The Howe Sound Queen, running from Crofton to Vesuvius on Salt Spring Island, will soon be going into retirement. (Photo by Don Bodger)

Howe Sound Queen sailing toward retirement

Vessel now up for auction ends regular runs between Crofton and Vesuvius at the beginning of June

The Howe Sound Queen is nearing the end of its BC Ferries life, but it’s not dead yet.

The vessel that has been running between Crofton and Vesuvius on Salt Spring Island since 1992 is being taken out of service at the beginning of June, but will remain on the auction block through GovDeals and available to the highest bidder until the end of April, according to Deborah Marshall, BC Ferries executive director, public affairs.

“It’s been in the works for a while,” said Marshall of the Howe Sound Queen’s ferry service retirement.

“You do get to a certain point in time in a vessel’s lifetime, it’s the prudent thing to do. If there’s another use for it, we think that’s great.”

It’s still in good operating condition; thus, the auction.

“It is an older vessel,” added Marshall. “There might be other platforms it can be used for.

“We would reach out to companies that have expressed any interest in our used vessels.”

The Howe Sound Queen was built in Quebec in 1966 and purchased by BC Ferries in 1971. It initially operated between Horseshoe Bay and Bowen Island.

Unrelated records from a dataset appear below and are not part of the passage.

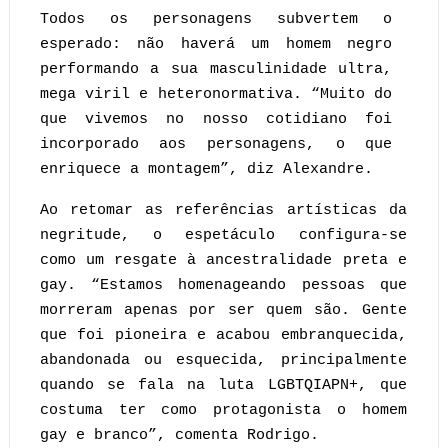
Todos os personagens subvertem o
esperado: não haverá um homem negro
performando a sua masculinidade ultra,
mega viril e heteronormativa. “Muito do
que vivemos no nosso cotidiano foi
incorporado aos personagens, o que
enriquece a montagem”, diz Alexandre.
Ao retomar as referências artísticas da
negritude, o espetáculo configura-se
como um resgate à ancestralidade preta e
gay. “Estamos homenageando pessoas que
morreram apenas por ser quem são. Gente
que foi pioneira e acabou embranquecida,
abandonada ou esquecida, principalmente
quando se fala na luta LGBTQIAPN+, que
costuma ter como protagonista o homem
gay e branco”, comenta Rodrigo.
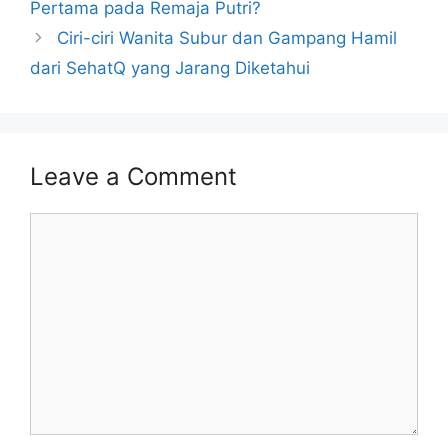
Pertama pada Remaja Putri?
Ciri-ciri Wanita Subur dan Gampang Hamil
dari SehatQ yang Jarang Diketahui
Leave a Comment
Comment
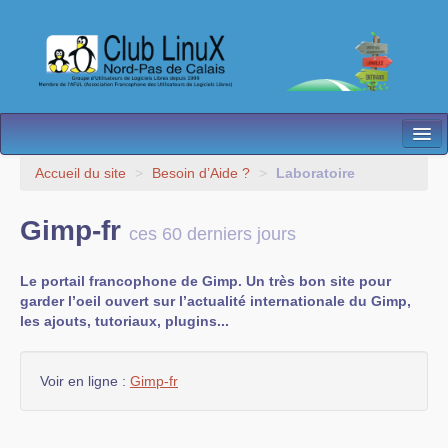
L’Association
Accueil du site
>
Besoin d’Aide ?
>
Laboratoire
Nos Activités
Gimp-fr
ces 60 derniers jours
Besoin d’Aide ?
Le portail francophone de Gimp. Un très bon site pour
Contact
garder l’oeil ouvert sur l’actualité internationale du Gimp,
les ajouts, tutoriaux, plugins...
Les antennes
Espace membres
Voir en ligne :
Gimp-fr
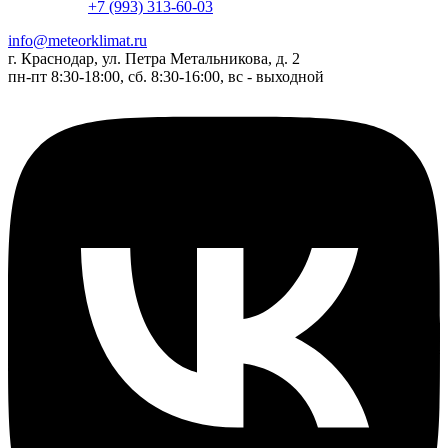
+7 (993) 313-60-03
info@meteorklimat.ru
г. Краснодар, ул. Петра Метальникова, д. 2
пн-пт 8:30-18:00, сб. 8:30-16:00, вс - выходной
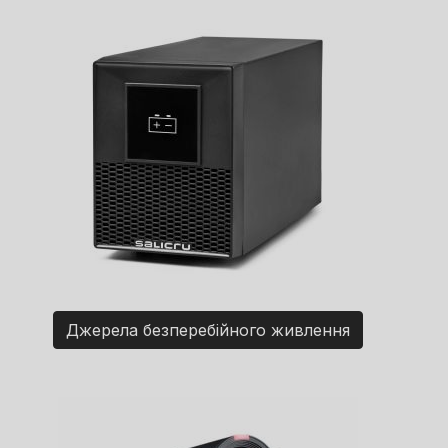
Джерела безперебійного живлення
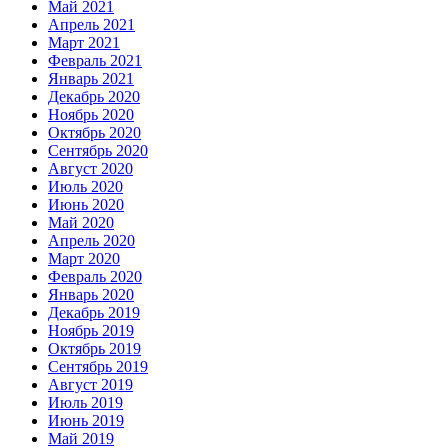
Май 2021
Апрель 2021
Март 2021
Февраль 2021
Январь 2021
Декабрь 2020
Ноябрь 2020
Октябрь 2020
Сентябрь 2020
Август 2020
Июль 2020
Июнь 2020
Май 2020
Апрель 2020
Март 2020
Февраль 2020
Январь 2020
Декабрь 2019
Ноябрь 2019
Октябрь 2019
Сентябрь 2019
Август 2019
Июль 2019
Июнь 2019
Май 2019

Nicknamed ‘The Hound Dog’, the vessel eventually replaced the Vesuvius Queen on its current run.

Replacing the Howe Sound Queen on the route will be the MV Quinitsa that was on the Denman Island-Buckley Bay route before being replaced by a cable ferry and kept by BC Ferries as a relief vessel.

The Quinitsa is about 13 years younger – built in 1977 – compared to the Howe Sound Queen, but has a slightly smaller capacity of 44 vehicles versus 52.

However, Marshall noted it can accommodate more commercial vehicles due to a different deck configuration.

“Another advantage that’s going to be coming up, we’ve got a new schedule coming up,” she pointed out. “We will go to a new schedule May 1.”

That means slightly more sailings and the less likelihood of vehicles being left behind with the slight difference in capacity.

The Howe Sound Queen has been such a fixture on the route for so long it’s going to be like losing an old friend for some people.

“We do have a lot of commuters and frequent users and they do get attached to the vessel – same for the crew,” conceded Marshall.

In the meantime, the Howe Sound Queen awaits its fate – wherever that might be.

“The pool of potential buyers is limited,” reasoned Marshall.